Я вспоминаю, как на последнем году аспирантуры профессор Карран уехал во Францию, а мне как старшему поручил подготовить с «малышами» Supporting Info для их статьи. Я послал им в качестве образца файлы с моими публикациями. Прошел день, два, никто мне ничего не присылал. Я попросил их поторопиться, так как Карран хотел отправить статью к концу недели. Неделя кончилась, и после неоднократных напоминаний я все же получил какие-то данные. Надо ли говорить, что моему темплату никто не последовал: ни в формате, ни в значащих цифрах, ни в структурных формулах. Я тупо переделывал все за них, отправлял назад с обширными комментариями и просил добавить недостающие спектры. Я напоминал им и лично, и по e-mail’у, и через профессора Каррана, что Supporting Info должна быть готова как можно быстрее. Наконец, я не выдержал, пришел в лабу, схватил самого ленивого «малыша», приказал бросить все дела и сесть за компьютер. И сказал, что не уйду и буду стоять, пока работа не будет закончена. Нам потребовалось всего полчаса.

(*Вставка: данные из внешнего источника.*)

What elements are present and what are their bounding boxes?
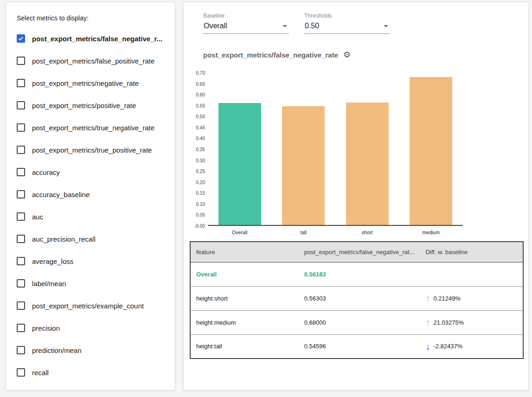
x-tick-label: Overall: [208, 227, 272, 235]
table-row[interactable]: height:short0.56303↑0.21249%: [190, 286, 523, 310]
bar-Overall[interactable]: [218, 103, 261, 225]
checkbox-unchecked[interactable]: [17, 123, 25, 132]
checkbox-unchecked[interactable]: [17, 301, 25, 310]
y-tick-label: 0.10: [196, 201, 205, 206]
metric-item[interactable]: post_export_metrics/example_count: [17, 295, 164, 317]
checkbox-unchecked[interactable]: [17, 368, 25, 377]
checkbox-unchecked[interactable]: [17, 101, 25, 109]
metric-label: prediction/mean: [32, 346, 82, 354]
metric-label: post_export_metrics/true_positive_rate: [32, 146, 152, 154]
checkbox-unchecked[interactable]: [17, 235, 25, 243]
metric-label: accuracy_baseline: [32, 191, 90, 198]
table-row[interactable]: height:tall0.54596↓-2.82437%: [190, 334, 523, 359]
metric-value-cell: 0.56303: [299, 286, 420, 310]
bar-plot: [208, 73, 463, 226]
check-icon: [18, 35, 24, 42]
y-tick-label: 0.45: [196, 125, 205, 130]
diff-cell: ↑0.21249%: [420, 286, 523, 310]
metrics-table: featurepost_export_metrics/false_negativ…: [190, 241, 524, 359]
checkbox-checked[interactable]: [17, 34, 25, 43]
diff-cell: ↓-2.82437%: [420, 334, 523, 359]
metric-label: average_loss: [32, 257, 73, 265]
checkbox-unchecked[interactable]: [17, 146, 25, 154]
table-row[interactable]: height:medium0.68000↑21.03275%: [190, 310, 523, 334]
feature-cell: Overall: [190, 262, 299, 286]
metrics-list: post_export_metrics/false_negative_r...p…: [17, 27, 164, 384]
metric-item[interactable]: label/mean: [17, 272, 164, 295]
metric-item[interactable]: auc_precision_recall: [17, 228, 164, 250]
y-tick-label: 0.25: [196, 169, 205, 174]
metric-item[interactable]: prediction/mean: [17, 339, 164, 361]
metric-item[interactable]: post_export_metrics/false_positive_rate: [17, 50, 164, 72]
bar-group: [272, 73, 336, 225]
checkbox-unchecked[interactable]: [17, 346, 25, 354]
metric-item[interactable]: recall: [17, 361, 164, 384]
baseline-dropdown-field[interactable]: Overall: [203, 21, 289, 34]
y-tick-label: 0.30: [196, 158, 205, 163]
y-tick-label: 0.35: [196, 147, 205, 152]
metric-label: post_export_metrics/true_negative_rate: [32, 124, 154, 132]
metric-value-cell: 0.68000: [299, 310, 420, 334]
metric-item[interactable]: post_export_metrics/true_negative_rate: [17, 116, 164, 139]
thresholds-dropdown-field[interactable]: 0.50: [304, 21, 390, 34]
table-header-cell: Diff. w. baseline: [420, 242, 523, 262]
x-tick-label: medium: [399, 227, 463, 235]
feature-cell: height:tall: [190, 334, 299, 359]
metric-item[interactable]: accuracy: [17, 161, 164, 183]
metric-label: precision: [32, 324, 60, 332]
table-row[interactable]: Overall0.56183: [190, 262, 523, 286]
arrow-up-icon: ↑: [425, 318, 430, 327]
y-tick-label: 0.65: [196, 81, 205, 86]
checkbox-unchecked[interactable]: [17, 79, 25, 87]
bar-chart: 0.700.650.600.550.500.450.400.350.300.25…: [184, 73, 463, 226]
table-body: Overall0.56183height:short0.56303↑0.2124…: [190, 262, 523, 359]
checkbox-unchecked[interactable]: [17, 168, 25, 176]
checkbox-unchecked[interactable]: [17, 57, 25, 65]
table-header-cell: feature: [190, 242, 299, 262]
checkbox-unchecked[interactable]: [17, 324, 25, 332]
baseline-dropdown-value: Overall: [204, 22, 227, 30]
arrow-up-icon: ↑: [425, 294, 430, 303]
metric-item[interactable]: accuracy_baseline: [17, 183, 164, 205]
y-tick-label: 0.40: [196, 136, 205, 141]
checkbox-unchecked[interactable]: [17, 257, 25, 265]
diff-value: -2.82437%: [433, 343, 462, 350]
metric-select-panel: Select metrics to display: post_export_m…: [6, 2, 175, 391]
bar-group: [208, 73, 272, 225]
metric-item[interactable]: auc: [17, 205, 164, 228]
y-tick-label: 0.20: [196, 179, 205, 185]
checkbox-unchecked[interactable]: [17, 190, 25, 198]
diff-value: 21.03275%: [433, 319, 464, 326]
metric-item[interactable]: average_loss: [17, 250, 164, 272]
settings-gear-icon[interactable]: ⚙: [343, 51, 351, 59]
checkbox-unchecked[interactable]: [17, 212, 25, 221]
metric-item[interactable]: post_export_metrics/negative_rate: [17, 72, 164, 94]
metric-item[interactable]: post_export_metrics/positive_rate: [17, 94, 164, 116]
x-tick-label: tall: [272, 227, 336, 235]
baseline-dropdown: Baseline Overall: [203, 13, 289, 34]
bar-short[interactable]: [346, 102, 389, 225]
bar-medium[interactable]: [410, 77, 452, 225]
metric-label: auc_precision_recall: [32, 235, 96, 243]
diff-cell: [420, 262, 523, 286]
metric-item[interactable]: post_export_metrics/false_negative_r...: [17, 27, 164, 50]
checkbox-unchecked[interactable]: [17, 279, 25, 288]
chevron-down-icon: [282, 25, 287, 27]
bar-tall[interactable]: [282, 106, 325, 225]
controls-row: Baseline Overall Thresholds 0.50: [203, 13, 390, 34]
metric-label: post_export_metrics/false_negative_r...: [32, 35, 162, 43]
metric-value-cell: 0.56183: [299, 262, 420, 286]
metric-label: post_export_metrics/false_positive_rate: [32, 57, 154, 65]
x-tick-label: short: [335, 227, 399, 235]
chart-y-axis: 0.700.650.600.550.500.450.400.350.300.25…: [184, 73, 208, 226]
metric-item[interactable]: post_export_metrics/true_positive_rate: [17, 139, 164, 161]
x-axis-labels: Overalltallshortmedium: [208, 227, 463, 235]
metric-item[interactable]: precision: [17, 317, 164, 339]
y-tick-label: 0.60: [196, 92, 205, 97]
diff-cell: ↑21.03275%: [420, 310, 523, 334]
metric-detail-panel: Baseline Overall Thresholds 0.50 post_ex…: [183, 2, 529, 391]
metric-label: accuracy: [32, 168, 60, 176]
feature-cell: height:medium: [190, 310, 299, 334]
baseline-dropdown-label: Baseline: [203, 13, 289, 19]
metric-select-title: Select metrics to display:: [17, 14, 164, 22]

И я понял, что не знаю, как работать с людьми, которые слабее меня. Что я в принципе могу стать профессором, но я буду плохим профессором. А зачем нам еще один плохой профессор? Как я буду мотивировать молодежь, если у меня самого в голове такие мысли?

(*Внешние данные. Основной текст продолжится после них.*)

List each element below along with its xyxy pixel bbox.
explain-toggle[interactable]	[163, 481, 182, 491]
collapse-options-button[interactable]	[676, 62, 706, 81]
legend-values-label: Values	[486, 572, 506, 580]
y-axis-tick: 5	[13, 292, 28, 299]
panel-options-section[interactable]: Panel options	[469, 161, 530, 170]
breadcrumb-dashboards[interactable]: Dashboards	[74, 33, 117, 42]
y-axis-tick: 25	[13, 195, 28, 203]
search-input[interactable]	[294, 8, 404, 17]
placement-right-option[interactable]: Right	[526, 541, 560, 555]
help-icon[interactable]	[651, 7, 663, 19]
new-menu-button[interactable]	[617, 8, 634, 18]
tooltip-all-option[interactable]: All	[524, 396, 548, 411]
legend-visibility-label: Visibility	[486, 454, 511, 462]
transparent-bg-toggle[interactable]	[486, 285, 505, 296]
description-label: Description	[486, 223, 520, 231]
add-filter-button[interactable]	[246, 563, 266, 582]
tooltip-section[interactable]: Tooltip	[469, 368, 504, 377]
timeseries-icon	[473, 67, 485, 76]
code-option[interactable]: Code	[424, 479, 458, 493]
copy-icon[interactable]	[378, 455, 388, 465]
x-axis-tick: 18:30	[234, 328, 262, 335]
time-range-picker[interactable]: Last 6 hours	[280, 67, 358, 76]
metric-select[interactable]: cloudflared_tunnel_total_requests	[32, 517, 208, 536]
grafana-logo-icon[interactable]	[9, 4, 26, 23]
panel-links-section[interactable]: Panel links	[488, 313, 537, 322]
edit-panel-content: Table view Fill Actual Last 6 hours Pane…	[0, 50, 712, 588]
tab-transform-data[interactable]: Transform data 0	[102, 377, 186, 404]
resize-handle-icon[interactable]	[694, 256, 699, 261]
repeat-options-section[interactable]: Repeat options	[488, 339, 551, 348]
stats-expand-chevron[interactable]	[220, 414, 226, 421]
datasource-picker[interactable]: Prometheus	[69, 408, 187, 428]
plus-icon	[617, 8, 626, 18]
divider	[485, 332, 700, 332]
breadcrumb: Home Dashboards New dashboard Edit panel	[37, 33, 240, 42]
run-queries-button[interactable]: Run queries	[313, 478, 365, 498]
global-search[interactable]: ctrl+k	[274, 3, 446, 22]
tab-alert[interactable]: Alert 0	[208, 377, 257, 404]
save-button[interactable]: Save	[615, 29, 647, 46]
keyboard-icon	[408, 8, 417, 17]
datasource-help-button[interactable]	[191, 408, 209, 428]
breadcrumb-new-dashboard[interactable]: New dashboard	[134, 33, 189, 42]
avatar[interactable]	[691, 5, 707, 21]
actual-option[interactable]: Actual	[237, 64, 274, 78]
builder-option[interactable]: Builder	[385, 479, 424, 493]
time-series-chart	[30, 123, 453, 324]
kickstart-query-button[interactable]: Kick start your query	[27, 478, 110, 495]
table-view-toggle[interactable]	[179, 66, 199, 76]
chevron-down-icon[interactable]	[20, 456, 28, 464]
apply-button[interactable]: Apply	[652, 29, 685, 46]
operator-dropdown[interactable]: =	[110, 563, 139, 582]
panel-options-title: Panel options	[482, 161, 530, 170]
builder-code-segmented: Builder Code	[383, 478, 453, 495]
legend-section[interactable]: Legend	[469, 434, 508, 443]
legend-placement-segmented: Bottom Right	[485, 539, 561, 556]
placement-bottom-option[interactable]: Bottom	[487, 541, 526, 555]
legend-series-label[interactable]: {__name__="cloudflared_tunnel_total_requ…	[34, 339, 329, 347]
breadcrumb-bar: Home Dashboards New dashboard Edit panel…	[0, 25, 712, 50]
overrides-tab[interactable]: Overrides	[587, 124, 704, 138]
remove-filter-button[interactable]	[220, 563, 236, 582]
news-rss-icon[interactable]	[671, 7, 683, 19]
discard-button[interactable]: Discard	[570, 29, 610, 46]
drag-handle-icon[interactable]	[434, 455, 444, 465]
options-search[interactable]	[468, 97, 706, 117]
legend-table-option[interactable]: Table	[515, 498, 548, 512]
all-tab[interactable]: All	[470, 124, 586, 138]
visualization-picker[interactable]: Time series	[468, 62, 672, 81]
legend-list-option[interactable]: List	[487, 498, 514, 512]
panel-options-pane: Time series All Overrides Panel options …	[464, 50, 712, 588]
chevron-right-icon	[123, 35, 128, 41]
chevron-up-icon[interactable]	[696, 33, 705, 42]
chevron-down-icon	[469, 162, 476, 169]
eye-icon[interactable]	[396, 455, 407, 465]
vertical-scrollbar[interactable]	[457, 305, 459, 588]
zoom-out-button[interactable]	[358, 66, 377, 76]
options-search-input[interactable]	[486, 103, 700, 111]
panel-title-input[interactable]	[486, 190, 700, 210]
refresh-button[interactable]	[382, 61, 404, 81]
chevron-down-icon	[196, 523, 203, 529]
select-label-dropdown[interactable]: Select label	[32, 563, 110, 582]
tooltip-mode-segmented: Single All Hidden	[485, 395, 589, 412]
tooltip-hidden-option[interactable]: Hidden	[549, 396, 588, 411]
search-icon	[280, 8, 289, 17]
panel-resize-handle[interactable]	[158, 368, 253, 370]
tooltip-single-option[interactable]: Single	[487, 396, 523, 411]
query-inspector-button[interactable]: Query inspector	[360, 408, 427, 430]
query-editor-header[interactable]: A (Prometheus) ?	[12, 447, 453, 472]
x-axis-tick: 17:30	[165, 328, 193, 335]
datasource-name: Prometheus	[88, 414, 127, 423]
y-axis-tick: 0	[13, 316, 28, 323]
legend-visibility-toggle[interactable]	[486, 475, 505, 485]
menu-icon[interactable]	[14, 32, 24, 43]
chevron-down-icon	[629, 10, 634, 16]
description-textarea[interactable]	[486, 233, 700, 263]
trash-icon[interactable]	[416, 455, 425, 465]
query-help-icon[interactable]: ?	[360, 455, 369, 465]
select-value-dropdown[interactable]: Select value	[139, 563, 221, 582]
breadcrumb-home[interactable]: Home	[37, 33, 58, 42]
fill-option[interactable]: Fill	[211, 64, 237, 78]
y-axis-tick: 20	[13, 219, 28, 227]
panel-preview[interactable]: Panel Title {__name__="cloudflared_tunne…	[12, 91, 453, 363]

Все-таки Перельман был в чем-то прав, и надо взять лучшее у Перельмана. Шанс сделать открытие в академии – 0.01% против 1% вне ее стен. Грант в NSF: взять образованного молодого человека, который знает как делать науку, посадить его за чтение научной литературы на 2 года и не отвлекать ничем: ни преподаванием, ни рецензированием, ни написанием отчетов, ни встречами, ни переносом коробок. Мы предполагаем, что он сможет сгенерить в 100 раз больше идей, чем среднестатистический профессор, находящийся в контрольных академических условиях. (Не сделает открытие, так хоть выспится). Но только какой к черту NSF? Что мешает этому молодому человеку уже сейчас сесть и заняться тем, что ему интересно? Фауст и Харди напоминают: «до пятидесяти лет». Чего он тянет?

У него нет личной и финансовой свободы, которые предстоит завоевать прежде, чем отправляться за научным открытием.